We can also perform this test manually by running a t-test. We will use the OKCupid data for this example.
cupid <- read.csv("http://cknudson.com/data/OKCupid.csv")
attach(cupid)
head(cupid)
## Sex Height IdealMateHeight Age
## 1 F 59 66 28
## 2 F 60 70 36
## 3 F 60 70 39
## 4 F 60 72 26
## 5 F 60 72 30
## 6 F 61 65 26
We will perform forward selection this time, so we start with a simple model.
cmod1 <- lm(IdealMateHeight ~ Sex)
summary(cmod1)
##
## Call:
## lm(formula = IdealMateHeight ~ Sex)
##
## Residuals:
## Min 1Q Median 3Q Max
## -6.147 -1.697 0.303 1.303 6.303
##
## Coefficients:
## Estimate Std. Error t value Pr(>|t|)
## (Intercept) 71.1471 0.3164 224.88 <2e-16 ***
## SexM -5.4501 0.4508 -12.09 <2e-16 ***
## ---
## Signif. codes: 0 '***' 0.001 '**' 0.01 '*' 0.05 '.' 0.1 ' ' 1
##
## Residual standard error: 2.609 on 132 degrees of freedom
## Multiple R-squared: 0.5255, Adjusted R-squared: 0.5219
## F-statistic: 146.2 on 1 and 132 DF, p-value: < 2.2e-16
With this simple model, we have a very small p-value for our t-test (2.2*10-16), so sex is a good indicator of ideal mate height. We will now add height to our model as another predictor.
cmod2 <- lm(IdealMateHeight ~ Sex + Height)
summary(cmod2)
##
## Call:
## lm(formula = IdealMateHeight ~ Sex + Height)
##
## Residuals:
## Min 1Q Median 3Q Max
## -5.1770 -1.2642 0.2219 1.2602 5.3020
##
## Coefficients:
## Estimate Std. Error t value Pr(>|t|)
## (Intercept) 39.2456 3.9171 10.019 < 2e-16 ***
## SexM -8.5383 0.5281 -16.168 < 2e-16 ***
## Height 0.4930 0.0604 8.162 2.38e-13 ***
## ---
## Signif. codes: 0 '***' 0.001 '**' 0.01 '*' 0.05 '.' 0.1 ' ' 1
##
## Residual standard error: 2.132 on 131 degrees of freedom
## Multiple R-squared: 0.6854, Adjusted R-squared: 0.6806
## F-statistic: 142.7 on 2 and 131 DF, p-value: < 2.2e-16
Because we still have a small p-value (2.38*10-13) for our t-test, we can see that height is also a good predictor of ideal mate height.

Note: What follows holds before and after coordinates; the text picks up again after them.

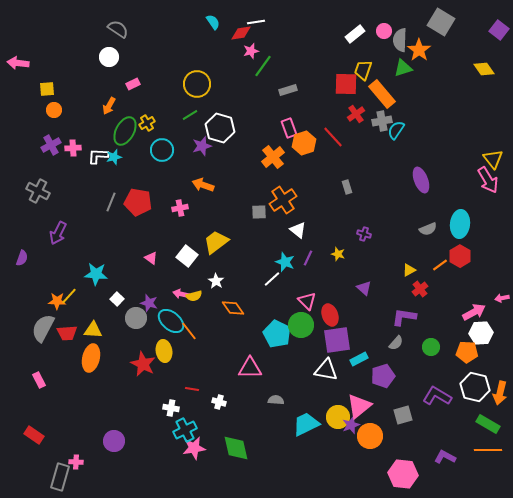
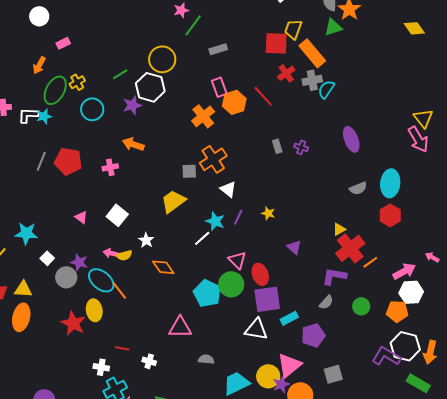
yellow circle: (197, 84) -> (162, 59), moved
purple cross: (364, 234) -> (301, 147), moved
yellow trapezoid: (216, 242) -> (173, 201), moved
orange line: (440, 265) -> (370, 262), moved
red cross: (420, 289) -> (350, 248), size x1.8
pink arrow: (502, 298) -> (432, 257), turned 40
purple L-shape: (437, 396) -> (386, 356), moved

We will now add our last predictor, age.
cmod3 <- lm(IdealMateHeight ~ Sex + Height + Age)
summary(cmod3)
##
## Call:
## lm(formula = IdealMateHeight ~ Sex + Height + Age)
##
## Residuals:
## Min 1Q Median 3Q Max
## -5.1639 -1.2728 0.2494 1.3221 5.2108
##
## Coefficients:
## Estimate Std. Error t value Pr(>|t|)
## (Intercept) 39.65668 4.14920 9.558 < 2e-16 ***
## SexM -8.54402 0.53027 -16.113 < 2e-16 ***
## Height 0.49372 0.06066 8.140 2.8e-13 ***
## Age -0.01520 0.04913 -0.309 0.758
## ---
## Signif. codes: 0 '***' 0.001 '**' 0.01 '*' 0.05 '.' 0.1 ' ' 1
##
## Residual standard error: 2.14 on 130 degrees of freedom
## Multiple R-squared: 0.6857, Adjusted R-squared: 0.6784
## F-statistic: 94.52 on 3 and 130 DF, p-value: < 2.2e-16
Our p-value for age is large, so it is not a good predictor of ideal mate height.
We could have also performed AIC tests manually for all of these three models:
AIC(cmod1)
## [1] 641.2577
AIC(cmod2)
## [1] 588.1644
AIC(cmod3)
## [1] 590.0658
As we can see, adding height made our AIC go down, which is a good thing, but adding age to the model caused it to increase, which we do not want.
In general, we would rather have a simple model, so our rule of thumb is that we need an AIC drop of at least 10 to justify using a more complicated model.